In this meetup, Kobi Salant - Data Platform Technical Lead & Vladi Feigin - Data System Architect, both from Liveperson will talk about : Making scale a non-issue for real-time Data apps.
Have you ever tried to build a system processing in real-time hundreds of thousands events per second and servicing more than 1M concurrent visitors?
We're going to talk about the LivePerson real-time stream processing solution doing exactly that. Learn how we empower digital call centers with insights for their critical decision making processes and never-ending efficiency goals.
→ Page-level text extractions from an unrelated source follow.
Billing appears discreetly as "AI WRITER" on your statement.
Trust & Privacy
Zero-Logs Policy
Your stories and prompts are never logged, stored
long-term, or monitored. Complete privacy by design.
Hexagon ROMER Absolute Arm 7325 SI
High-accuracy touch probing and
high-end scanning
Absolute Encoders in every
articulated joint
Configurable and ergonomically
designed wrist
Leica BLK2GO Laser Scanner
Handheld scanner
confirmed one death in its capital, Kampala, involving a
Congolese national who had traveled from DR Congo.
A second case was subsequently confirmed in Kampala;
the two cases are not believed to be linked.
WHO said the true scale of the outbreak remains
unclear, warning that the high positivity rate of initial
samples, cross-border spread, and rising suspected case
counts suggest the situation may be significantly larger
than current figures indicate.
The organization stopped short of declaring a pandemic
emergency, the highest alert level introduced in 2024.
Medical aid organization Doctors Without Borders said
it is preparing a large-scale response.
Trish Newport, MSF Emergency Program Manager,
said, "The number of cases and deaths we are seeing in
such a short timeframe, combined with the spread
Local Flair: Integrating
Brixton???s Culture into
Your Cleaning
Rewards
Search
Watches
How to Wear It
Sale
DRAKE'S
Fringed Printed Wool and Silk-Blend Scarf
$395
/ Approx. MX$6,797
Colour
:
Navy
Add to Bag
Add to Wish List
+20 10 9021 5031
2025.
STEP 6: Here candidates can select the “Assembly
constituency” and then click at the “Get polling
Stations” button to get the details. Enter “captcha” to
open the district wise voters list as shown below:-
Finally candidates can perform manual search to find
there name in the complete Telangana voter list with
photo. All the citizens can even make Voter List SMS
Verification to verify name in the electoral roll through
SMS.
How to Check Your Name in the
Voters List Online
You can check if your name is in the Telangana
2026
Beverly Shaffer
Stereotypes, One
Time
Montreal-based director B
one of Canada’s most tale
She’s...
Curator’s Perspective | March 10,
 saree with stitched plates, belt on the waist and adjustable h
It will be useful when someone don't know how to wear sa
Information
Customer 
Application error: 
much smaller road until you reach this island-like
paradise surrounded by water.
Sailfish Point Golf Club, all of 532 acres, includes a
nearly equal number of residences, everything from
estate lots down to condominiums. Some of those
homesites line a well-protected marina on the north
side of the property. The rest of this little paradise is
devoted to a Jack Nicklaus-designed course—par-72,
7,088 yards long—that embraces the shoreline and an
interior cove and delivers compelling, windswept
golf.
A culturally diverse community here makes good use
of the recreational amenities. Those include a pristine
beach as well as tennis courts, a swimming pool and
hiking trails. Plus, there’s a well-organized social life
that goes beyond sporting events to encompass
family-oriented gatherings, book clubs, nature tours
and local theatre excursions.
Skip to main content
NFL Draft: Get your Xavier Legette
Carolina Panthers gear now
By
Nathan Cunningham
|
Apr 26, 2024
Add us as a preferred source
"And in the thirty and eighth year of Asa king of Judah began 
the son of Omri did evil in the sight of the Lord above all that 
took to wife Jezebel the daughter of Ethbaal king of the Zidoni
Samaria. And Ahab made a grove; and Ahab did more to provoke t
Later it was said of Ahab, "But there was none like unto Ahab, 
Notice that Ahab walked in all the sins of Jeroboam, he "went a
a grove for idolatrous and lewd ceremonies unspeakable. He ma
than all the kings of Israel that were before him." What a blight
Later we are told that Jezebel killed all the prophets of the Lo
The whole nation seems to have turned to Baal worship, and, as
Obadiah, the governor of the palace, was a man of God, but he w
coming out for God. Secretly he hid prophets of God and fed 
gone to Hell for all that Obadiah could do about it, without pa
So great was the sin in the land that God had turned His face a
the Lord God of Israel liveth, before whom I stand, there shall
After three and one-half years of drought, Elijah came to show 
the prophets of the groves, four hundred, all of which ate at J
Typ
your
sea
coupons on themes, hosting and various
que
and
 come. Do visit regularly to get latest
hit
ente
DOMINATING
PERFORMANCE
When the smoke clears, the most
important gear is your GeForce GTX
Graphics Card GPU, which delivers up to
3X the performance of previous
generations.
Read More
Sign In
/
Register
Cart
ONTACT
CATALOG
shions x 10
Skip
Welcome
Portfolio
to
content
➥🔝 7737669865 🔝▻ mahisagar Call-girls in Women Seeking Men 🔝mahisagar🔝 Esc...
Liveperson DLD 2015
1. DLD. Tel-Aviv. 2015
Making Scale a Non-Issue
for Real-Time Data Apps
Vladi Feigin, LivePerson
Kobi Salant, LivePerson
2. Agenda
Intro
About LivePerson
Digital Engagements
Call Center Use Case
Architecture
Zoom-In
3. Bio
Vladi Feigin
System Architect in LivePerson
18 years in software development
Interests : distributed computing, data, analytics and
martial arts
4. Bio
Kobi Salant
Data Platform Tech Lead in LivePerson
25 years in software development
Interests : Application performance, traveling and coffee
5. LivePerson
We do Digital Engagements
Agile and very technological
Real Big Data and Analytics company
Really cool place to work in
One of the SaaS pioneers
6 Data Centers across the world
Founded in 1995,
a public company
since 2000
(NASDAQ: LPSN)
More than 18,000
customers
worldwide
More than 1000
employees
7. We are Big Data
1.4 Million concurrent visits
1 Million events per second
2 billion site visits per month
27 million live engagements per month
Data freshness SLA (RT flow): up to 5 seconds
12. Call Center Operating
Digital engagement requires operating a call center in the
most efficient way
How to operate a call center in the most efficient way?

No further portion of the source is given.